O estranho e o conhecido em O Papalagui e em A Sagração da Primavera

16 Outubro 2018, 16:00 Anabela Rodrigues Drago Miguens Mendes

 

OUTUBRO                                      3ª FEIRA                                          8ª Aula

 

16

 

 

2. A Sagração da Primavera (1910-1911) de Igor Stravinsky – Quadros da Rússia pagã em duas partes

 

Abrimos os nossos trabalhos com a leitura de passagens do livro O Papalagui (homem branco), obra emblemática de um olhar exterior ao mundo europeu e ocidental protagonizado pelo chefe da tribo Tuiavii do território de Tiavéa nas ilhas da Polinésia, quando aceitou visitar a Alemanha nos finais do séc. XIX.

Os seus relatos, originalmente apenas dedicados aos seus compatriotas, vieram a ser publicados pelo antropólogo Erich Scheuermann que trabalhou com esta tribo.

O nosso propósito de leitura de excertos desta obra estava associado ao comportamento de gatos na Composição para Palco Noite de Kandinsky. Comprováramos que o discurso dos felinos assumira uma postura mais humana do que eram capazes os próprios humanos. Foi o tom crítico utilizado pelos animais face ao discurso e comportamento do seu dono que nos conduziu a O Papalagui.

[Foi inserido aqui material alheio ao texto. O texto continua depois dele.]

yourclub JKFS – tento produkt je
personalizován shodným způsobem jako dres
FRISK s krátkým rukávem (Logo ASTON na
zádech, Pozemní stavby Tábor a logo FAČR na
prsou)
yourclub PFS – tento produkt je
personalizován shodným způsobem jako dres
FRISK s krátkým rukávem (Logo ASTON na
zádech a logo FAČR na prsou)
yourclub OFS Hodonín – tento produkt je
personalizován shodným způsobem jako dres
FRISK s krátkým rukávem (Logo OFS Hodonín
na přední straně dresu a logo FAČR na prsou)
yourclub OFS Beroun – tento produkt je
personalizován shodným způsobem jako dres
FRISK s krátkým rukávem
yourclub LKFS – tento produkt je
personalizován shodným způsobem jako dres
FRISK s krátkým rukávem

Em ambos os textos gera-se uma atitude de espanto e incredulidade face ao que é observado.

 

Prosseguimos a nossa aula dando atenção às características intrínsecas da coreografia original de A Sagração da Primavera de Vaslav Nijinsky, na reconstituição de Millicent Hodson.

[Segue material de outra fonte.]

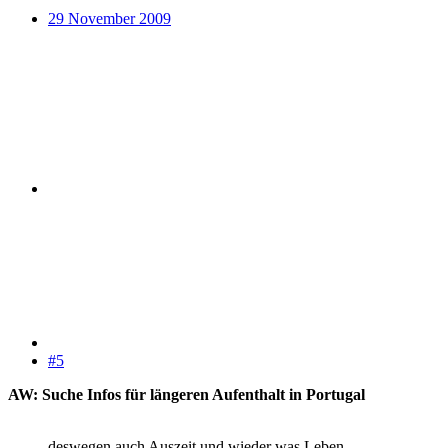
29 November 2009
#5
AW: Suche Infos für längeren Aufenthalt in Portugal
deswegen auch Auszeit und wieder was Leben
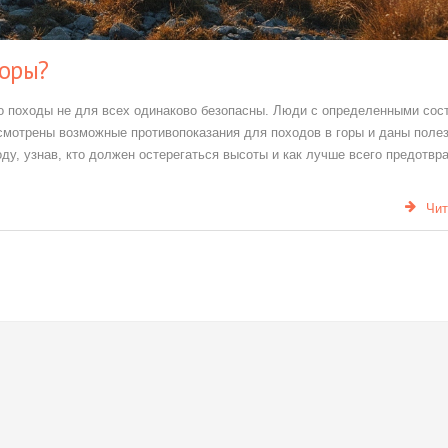
горы?
но походы не для всех одинаково безопасны. Люди с определенными сос
смотрены возможные противопоказания для походов в горы и даны поле
ду, узнав, кто должен остерегаться высоты и как лучше всего предотвр
Чит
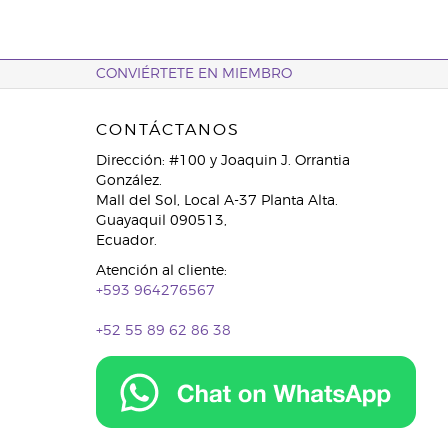
CONVIÉRTETE EN MIEMBRO
CONTÁCTANOS
Dirección: #100 y Joaquin J. Orrantia
González.
Mall del Sol, Local A-37 Planta Alta.
Guayaquil 090513,
Ecuador.
Atención al cliente:
+593 964276567
+52 55 89 62 86 38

Foi alvo do nosso comentário o facto de um espectáculo que causara, em 1913, indignação e perturbação no público em geral, presente no Teatro Châtelet em Paris, devido à sua concepção experimental e vanguardista tanto na partitura como na coreografia, se basear em aspectos e fenómenos relacionados com a tradição cultural russa muito anteriores ao período pré-cristão.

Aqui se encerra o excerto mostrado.